What is needed is an exact copy of every entry, without the pictures.

● **MATERIAL SHOWN**
* * * * * * * * *

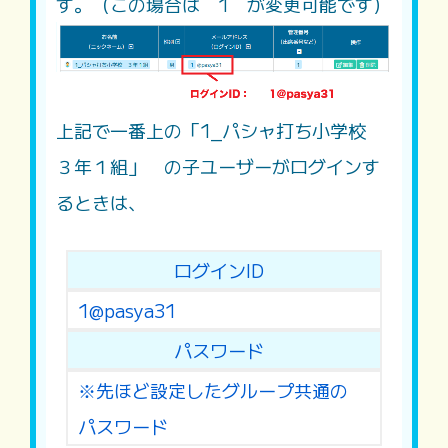
す。（この場合は 1 が変更可能です）
上記で一番上の「1_パシャ打ち小学校
３年１組」 の子ユーザーがログインす
るときは、
ログインID
1@pasya31
パスワード
※先ほど設定したグループ共通の
パスワード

* * * * * * * * *

● **THE COMPLETED TASK**
す。（この場合は 1 が変更可能です）
上記で一番上の「1_パシャ打ち小学校
３年１組」 の子ユーザーがログインす
るときは、
ログインID
1@pasya31
パスワード
※先ほど設定したグループ共通の
パスワード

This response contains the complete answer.